**WORK ITEM**
Word for word, repeat the entries, minus the pictures.
Start of Block
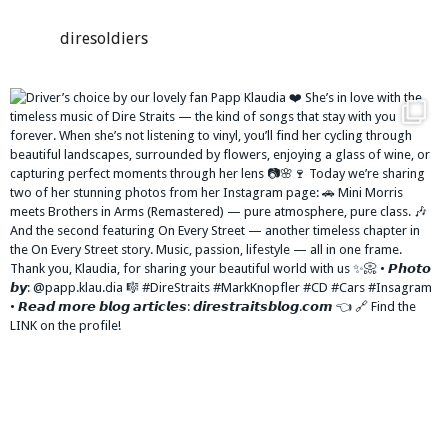
diresoldiers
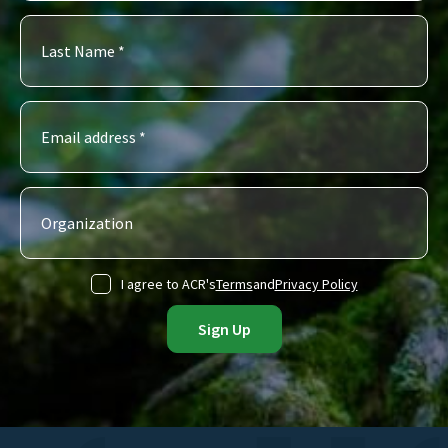
I agree to ACR's
Terms
and
Privacy Policy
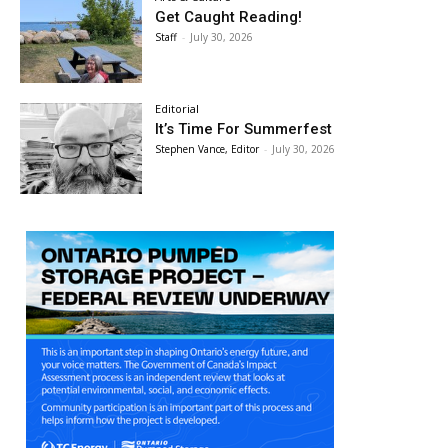
Get Caught Reading!
Staff
-
July 30, 2026
Editorial
It’s Time For Summerfest
Stephen Vance, Editor
-
July 30, 2026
End of Block
**REPLY TO THE TASK**
diresoldiers
I agree to ACR's
Terms
and
Privacy Policy
Get Caught Reading!
Staff
-
July 30, 2026
Editorial
It’s Time For Summerfest
Stephen Vance, Editor
-
July 30, 2026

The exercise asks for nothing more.